Some progressives are unfazed by the drama of redistricting. “Lines are less important to our strategy than the candidates and underlying issues we are organizing around,” says Michaelangelo Pomarico, the co-chair of the Mid-Hudson Valley DSA. “If we have members ready to run for these seats and there is a path to victory we will likely pursue it.”

Still others see the new districts as a fresh opportunity. That’s the philosophy animating the Justice Democrats, the group that recruited Representative Alexandria Ocasio-Cortez to run in 2018: in their view, primaries present an opening to move the Democratic party to the left. In the wake of several high-profile progressive victories in 2018, many coalitions have formed around candidates unafraid to challenge even the most entrenched of incumbents. 
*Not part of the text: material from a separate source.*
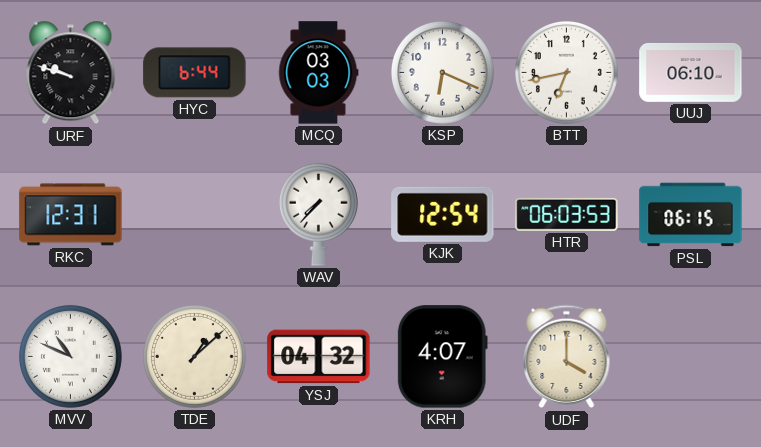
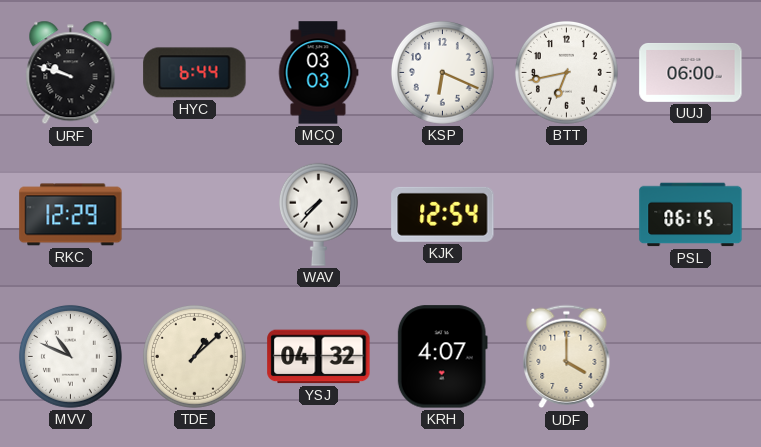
UUJ: 06:10 -> 06:00
RKC: 12:31 -> 12:29
HTR: 06:03 -> none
“Primaries are a critical part of the small-d democratic process,” says Rabinowitz. “Mainstream Democrats wanted to avoid primaries because they thought they were bad and divisive. But in many places, including in steadily Democratic counties like Westchester, the primary is the one time to express your views and pick a candidate that aligns with your views.”

In future elections, Rabinowitz wagers that the emergence of fresh districts will create openings for progressives. He also sees an opportunity in new maps that have pitted incumbents against each other, potentially upending long-established political patterns. 

“In our view, there are more likely to be primary challengers, which is a very good thing,” he says.